Industrial Realty Group owns nearly 60 acres of Downey Studios, and the city owns the remaining 20 acres.
Under a memorandum of understanding with IRG, the city agreed to waive $6.9 million in rent on those 20 acres and promised to expedite the permit process if IRG enters into a lease with Tesla.
Tom Messler, senior vice president of IRG, said his company is holding final discussions with the carmaker.
“We’re continuing to make progress,” he said.
San Carlos-based Tesla has been looking for a place to build its next-generation Model S sedan, its seven-seat, $57,400 alternative to the $109,000 Roadster.
The Roadster’s chassis is assembled in England and its guts — the powertrain, battery and so on — are installed at Tesla’s factory in Menlo Park.
Tesla Motors Inc. initially planned to build the Model S in New Mexico but was persuaded to stay in California when Gov. Arnold Schwarzenegger offered to exempt Tesla from state sales tax on equipment it buys to build the sedan.
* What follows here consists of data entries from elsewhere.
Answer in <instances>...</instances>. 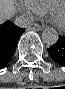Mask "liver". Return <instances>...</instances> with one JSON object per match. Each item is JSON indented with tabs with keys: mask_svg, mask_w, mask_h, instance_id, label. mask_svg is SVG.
Instances as JSON below:
<instances>
[{
	"mask_svg": "<svg viewBox=\"0 0 65 89\" xmlns=\"http://www.w3.org/2000/svg\"><path fill=\"white\" fill-rule=\"evenodd\" d=\"M15 14V2L13 0H0V21L4 22Z\"/></svg>",
	"mask_w": 65,
	"mask_h": 89,
	"instance_id": "6515ba94",
	"label": "liver"
}]
</instances>
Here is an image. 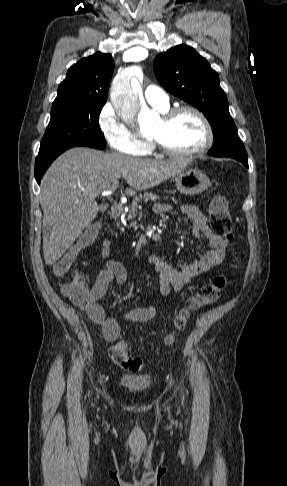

That will save the company 7 percent to 9 percent on each part purchased.
When the Model S was unveiled to reporters in the spring, Tesla said it would bring the plant to Southern California. The company has also flirted with Long Beach, and Tesla spokesman Ricardo Reyes would not confirm if it has chosen a site.
In June, the company was awarded $465 million in low-interest loans from the U.S. Department of Energy to help build the Model S, which is designed to travel as far as 300 miles on a three- to five-hour charge.
The car is slated to go into production by late 2011, and with a federal tax credit for battery-powered cars, the cost to buyers could be less than $50,000.
If Tesla comes to Downey, it would mark the return of auto manufacturing to Southern California for the first time since General Motors Co. closed its Van Nuys Plant in 1992.
Sandra Barrett, a 19-year resident of Downey, said she can recall when the NASA facility closed and thousands of people lost their jobs. The 69-year-old said a Tesla factory would “be a big boost to our city. There are so many people in need of a job here.”
Barrett said she isn’t bothered by the incentives the city is offering to lure Tesla.
“In order to get, you have to give,” Barrett said. “I’m willing to see us make a little sacrifice to get people working again.”